Chicago-based HighTower Advisors, launched last fall by former Wall Street titans Philip Purcell and David Pottruck, has a similar business model but its ambitions are focused on superstar brokers — folks like JPMorgan Securities advisor Richard Saperstein who moved his $10 billion book of business to the start-up in May. HighTower chief executive Elliot Weissbluth could not be reached for comment.
Industry expert Chip Roame, managing principal of Tiburon Strategic Advisors, says SeaCrest and HighTower and the firms that will likely follow them are employing the same basic strategy. “It will feel like your firm, but we’ll handle all the infrastructure. On top of that, we’ll give you a high payout, offer you equity in our company, take this buggy down the road and go public one day. There’s huge upside in being a stakeholder,” he says. “And if I’m a wirehouse broker, two of my biggest issues they just solved: I didn’t want to deal with the operational crap and I did want the equity.”
While the concept isn’t unique, Roame says the current market environment could push the resurgent business models into positive territory.

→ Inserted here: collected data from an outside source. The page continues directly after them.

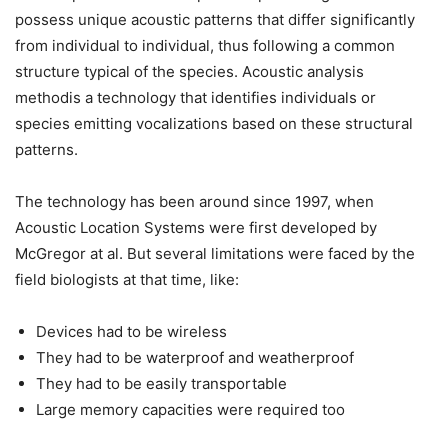
possess unique acoustic patterns that differ significantly
from individual to individual, thus following a common
structure typical of the species. Acoustic analysis
methodis a technology that identifies individuals or
species emitting vocalizations based on these structural
patterns.
The technology has been around since 1997, when
Acoustic Location Systems were first developed by
McGregor at al. But several limitations were faced by the
field biologists at that time, like:
Devices had to be wireless
They had to be waterproof and weatherproof
They had to be easily transportable
Large memory capacities were required too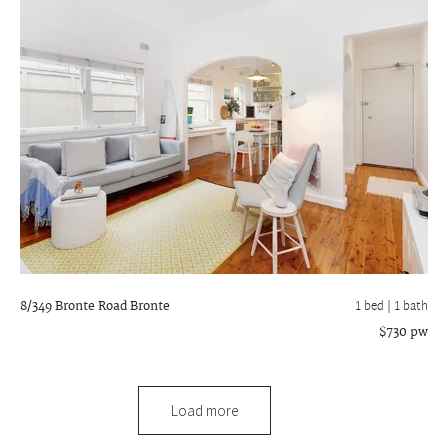
8/349 Bronte Road
Bronte
1 bed |
1 bath
$730 pw
Load more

As Roame puts it: “Every few years, someone new emerges and is going to swoop up all the breakaway brokers. What is unique is that we’ve got the perfect storm going on in the wirehouses. We may look back and see that SeaCrest and HighTower succeeded where others have failed. It was a cool offer at exactly the right time.”
A Good Fit
SeaCrest Wealth Management’s Rapid City office — composed of Robert Sayler and two other former Morgan Stanley advisors — has the distinction of being the first pin on the firm’s national map.
After studying other independent alternatives, Sayler says it wasn’t a difficult decision to jump on as SeaCrest’s inaugural office location.
“It was the best fit. Pretty much for anybody that’s spent a career with a wirehouse, the biggest concern involves the regulatory and compliance side of the business. We’re used to having our I’s dotted and our T’s crossed. Folks familiar with doing that are leading this effort,” notes Sayler, who has $70 million in assets under management.
The office on Fifth Street has worked out well with a client retention rate hovering at close to 90 percent. Sayler says the technology platform has performed admirably and that Schwab has opened up a world of no-load funds and other products that weren’t necessarily available at his previous corporate home. “There’s absolutely nothing we’re lacking here that we had at Morgan Stanley,” adds Sayler, who first investigated the independent channel out of curiosity after watching the wirehouse industry begin to teeter.
And at mid-life, “the excitement of learning more and more about how the business really works, from top to bottom,” is a real motivator. The equity ownership, Sayler adds, is “hugely” exciting. “It puts us in the frame of mind that the sky really is the limit.”
Across the country, in Purchase, N.Y., former Merrill Lynch broker Charles Winston joined SeaCrest in mid-January. At 43 and with nine years in the industry, Winston has $40 million in assets under management and a keen hunger to see that asset number grow.
Winston left Merrill because he felt the brand had been tarnished, and he said frankly: “I didn’t like getting 40 percent of everything I brought in. You do an awful lot of work for not a lot of benefit.” The fact that he had four managers over eight years didn’t help the equation.
At his asset size, Winston said it would have been foolish to go completely solo. “The group here understands the business inside and out. They ran it, right? This kind of model will be huge — and I think you are going to see new ones develop going forward,” he adds. “At least I hope so.”